Greg Dulli

Music Features Greg Dulli

It’s 4 p.m. the day after a late-night Chicago gig, and Twilight Singers frontman Greg Dulli still hasn’t peeled himself from the previous night’s floor.

Dulli’s appetite for self-destruction is legendary, and not long ago, one might’ve concluded he was sleeping off a coke/smack ménage-á-trois. But sobriety has given him a new sense of clarity. “Did I have a drug problem? Absolutely,” the former Afghan Whigs frontman drowsily rasps. “Sometimes, by the end of a gig, I needed subtitles so people could understand what the f— was going on. But I’m two years down the line from all that now.”

The Twilight Singers’ fourth LP, Powder Burns, was forged from the pain of Dulli’s confrontation with his demons and the sorrow of post-Katrina New Orleans, where most of the album was recorded.

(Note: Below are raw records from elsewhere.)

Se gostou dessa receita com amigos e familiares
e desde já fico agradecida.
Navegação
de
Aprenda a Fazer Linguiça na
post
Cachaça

“[Though] what I saw in New Orleans had much more impact on what this album sounds like,” says Dulli of his former home. “You could walk for miles and not see another human being; there were animal carcasses on the road, boats in the trees, cars inside of houses. It smelled like death. And the ghostly absence of life weirded me out—I’ve learned I don’t like that kind of quiet. I don’t know any other town that could take a bigger whipping and still remain standing. It was like the f—ing Twilight Zone.”